WORK TASK —
Leave the pictures out, and repeat exactly each line from the one that holds "Nguồn Đèn LED" through the final line of the entries below.
----- SOURCE MATERIAL
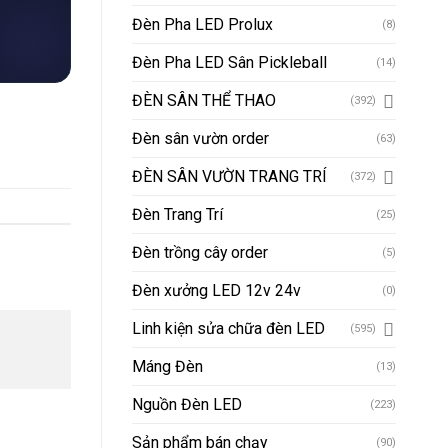
Đèn Pha LED Prolux
(8)
Đèn Pha LED Sân Pickleball
(14)
ĐÈN SÂN THỂ THAO
(392)
Đèn sân vườn order
(63)
ĐÈN SÂN VƯỜN TRANG TRÍ
(372)
Đèn Trang Trí
(25)
Đèn trồng cây order
(5)
Đèn xưởng LED 12v 24v
(0)
Linh kiện sửa chữa đèn LED
(595)
Máng Đèn
(13)
Nguồn Đèn LED
(223)
Sản phẩm bán chạy
(90)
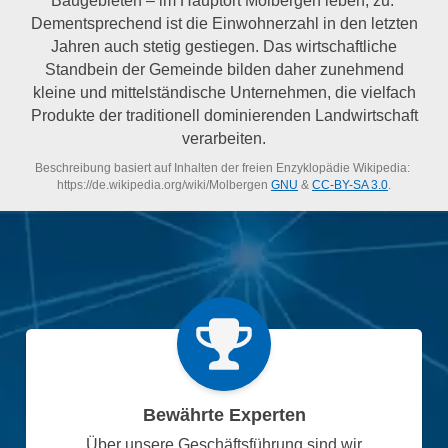
Dementsprechend ist die Einwohnerzahl in den letzten
Jahren auch stetig gestiegen. Das wirtschaftliche
Standbein der Gemeinde bilden daher zunehmend
kleine und mittelständische Unternehmen, die vielfach
Produkte der traditionell dominierenden Landwirtschaft
verarbeiten.
Beschreibung basiert auf Inhalten der freien Enzyklopädie Wikipedia:
https://de.wikipedia.org/wiki/Molbergen
GNU
&
CC-BY-SA 3.0
.
Bewährte Experten
Über unsere Geschäftsführung sind wir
----------
RESPONSE TO THE TASK —
Nguồn Đèn LED
(223)
Sản phẩm bán chạy
(90)
Dementsprechend ist die Einwohnerzahl in den letzten
Jahren auch stetig gestiegen. Das wirtschaftliche
Standbein der Gemeinde bilden daher zunehmend
kleine und mittelständische Unternehmen, die vielfach
Produkte der traditionell dominierenden Landwirtschaft
verarbeiten.
Beschreibung basiert auf Inhalten der freien Enzyklopädie Wikipedia:
https://de.wikipedia.org/wiki/Molbergen
GNU
&
CC-BY-SA 3.0
.
Bewährte Experten
Über unsere Geschäftsführung sind wir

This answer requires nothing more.